Introduction to Adaptive Traces
Learn more about the fundamentals and available features that help you optimize your use of Adaptive Traces.
How it works at a glance
The following diagram gives you an overview of Adaptive Traces and introduces you to some of the fundamental features that are the principles of how Adaptive Traces works.
- Adaptive Traces performs what’s referred to as tail sampling, where the decision to sample a trace takes place by considering all or most of the spans within the trace. This sampling method gives you the option to filter your traces based on specific criteria.
- Sampling policies define a set of criteria that evaluates traces and decides which to keep (sample) or not keep (not sampled, or drop).
- Each policy has a type which specifies what information (for example, latency, string attribute) or condition (for example, percentage) is used for evaluation.
Unlike Adaptive Metrics or Adaptive Logs, Adaptive Traces does not currently use query usage as an input in recommendations.
Fundamentals
The following concepts are key to your understanding of how Adaptive Traces works.
Tail sampling
A technique that delays a sampling decision until a complete trace is collected. The system waits for 10 seconds to collect spans belonging to a trace before making a sampling decision, which ensures that Adaptive Traces has a high probability of making informed sampling decisions based on complete trace data.
This allows for informed choices, prioritizing critical traces—such as those with errors or high latency—by evaluating the full request context. This sampling method gives you the option to filter your traces based on specific criteria.
For more information on sampling in general, refer to the Open Telemetry documentation and Sampling documentation.
Recommendation
A recommendation is a suggestion, derived from our best practices and analyzing your trace data, to implement a sampling policy, helping you fine-tune your trace sampling and ensuring you only capture what’s critical and worthy of your attention.
Each recommendation contains a recommended policy; a set of criteria that evaluates traces and decides which to keep (sample) or not keep (not sampled, or drop).
Recommendations typically aim to:
- Sample slow traces: Recommend policies to capture traces that exceed a certain duration (for example, 10 seconds or more), identifying latency issues.
- Sample traces with errors: Recommend policies to sample traces containing spans with an
Error
status code, helping to quickly pinpoint and investigate failures. - Sample (keep) a percentage of all traces: Advise on policies to retain a representative sample of all traces (for example, 5%), useful for general trace comparison and maintaining a service graph without excessive data volume.

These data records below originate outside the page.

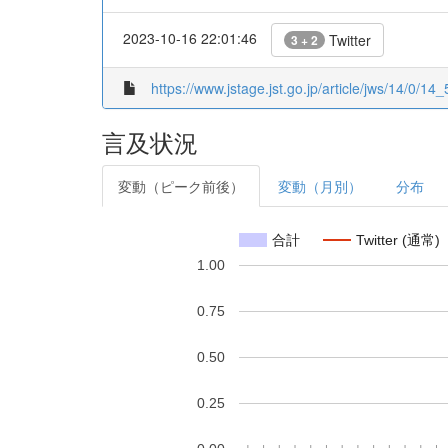
2023-10-16 22:01:46
Twitter
3 + 2
https://www.jstage.jst.go.jp/article/jws/14/0/14_5
言及状況
変動（ピーク前後）
変動（月別）
分布
合計
Twitter (通常)
1.00
0.75
0.50
0.25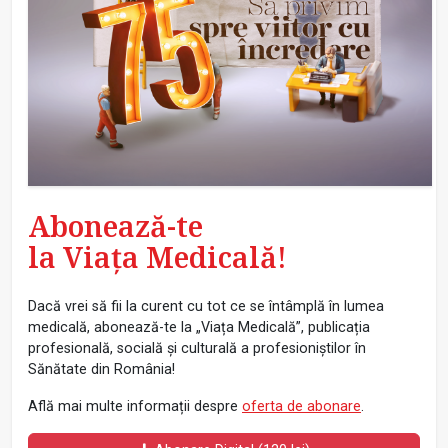
Abonează-te
la Viața Medicală!
Dacă vrei să fii la curent cu tot ce se întâmplă în lumea
medicală, abonează-te la „Viața Medicală”, publicația
profesională, socială și culturală a profesioniștilor în
Sănătate din România!
Află mai multe informații despre
oferta de abonare
.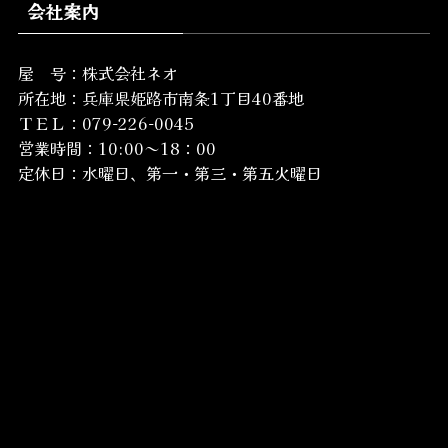
会社案内
屋 号：株式会社ネオ
所在地：
兵庫県姫路市南条1丁目40番地
ＴＥＬ：079-226-0045
営業時間：10:00～18：00
定休日：水曜日、第一・第三・第五火曜日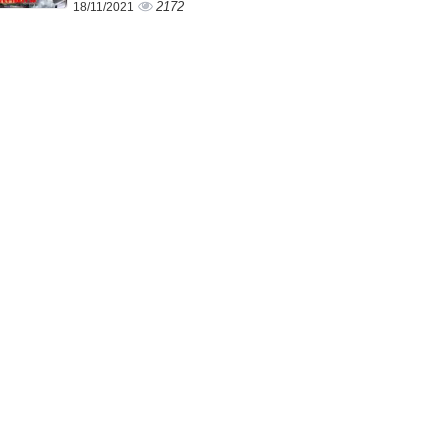
2172
18/11/2021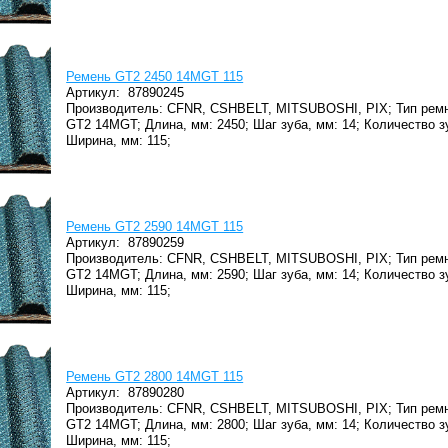
Ремень GT2 2450 14MGT 115
Артикул:
87890245
Производитель: CFNR, CSHBELT, MITSUBOSHI, PIX;
Тип ремн
GT2 14MGT;
Длина, мм: 2450;
Шаг зуба, мм: 14;
Количество з
Ширина, мм: 115;
Ремень GT2 2590 14MGT 115
Артикул:
87890259
Производитель: CFNR, CSHBELT, MITSUBOSHI, PIX;
Тип ремн
GT2 14MGT;
Длина, мм: 2590;
Шаг зуба, мм: 14;
Количество з
Ширина, мм: 115;
Ремень GT2 2800 14MGT 115
Артикул:
87890280
Производитель: CFNR, CSHBELT, MITSUBOSHI, PIX;
Тип ремн
GT2 14MGT;
Длина, мм: 2800;
Шаг зуба, мм: 14;
Количество з
Ширина, мм: 115;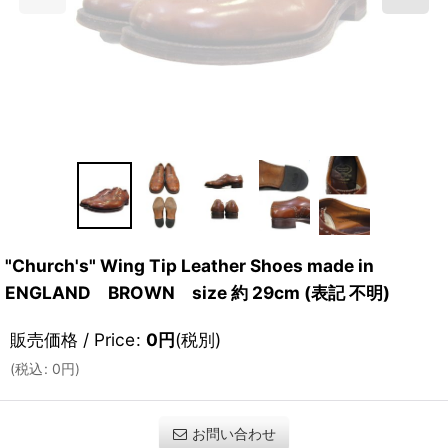
"Church's" Wing Tip Leather Shoes made in
ENGLAND BROWN size 約 29cm (表記 不明)
販売価格 / Price
:
0
円
(税別)
(
税込
:
0
円
)
お問い合わせ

Review and manage recommendations using the UI and indicate which recommendations you want to apply.
After you have applied recommendations, a policy is created with the recommended type and content.
Policy
Policies define a set of criteria that evaluates traces and decides which to keep (sample) or not keep (not sampled, or drop). Some policies can contain sub-policies to build more advanced logic. Policies also have an optional expiration date.
Policies work in an or
relationship by default. This means that if a trace matches the criteria of any of the defined policies, it is sampled.
Example
Imagine you have three policies.
- Capture traces with errors.
- Capture traces with latency over 500ms.
- Capture traces from a specific service.
A trace is sampled if it has an error, OR if it has high latency, OR if it comes from the specified service. It doesn’t need to meet all the conditions.
Policy type
Each policy has a type which specifies what information (for example, latency, string attribute) or condition (for example, percentage) is used for evaluation.
For more information on policy types, refer to Policy types.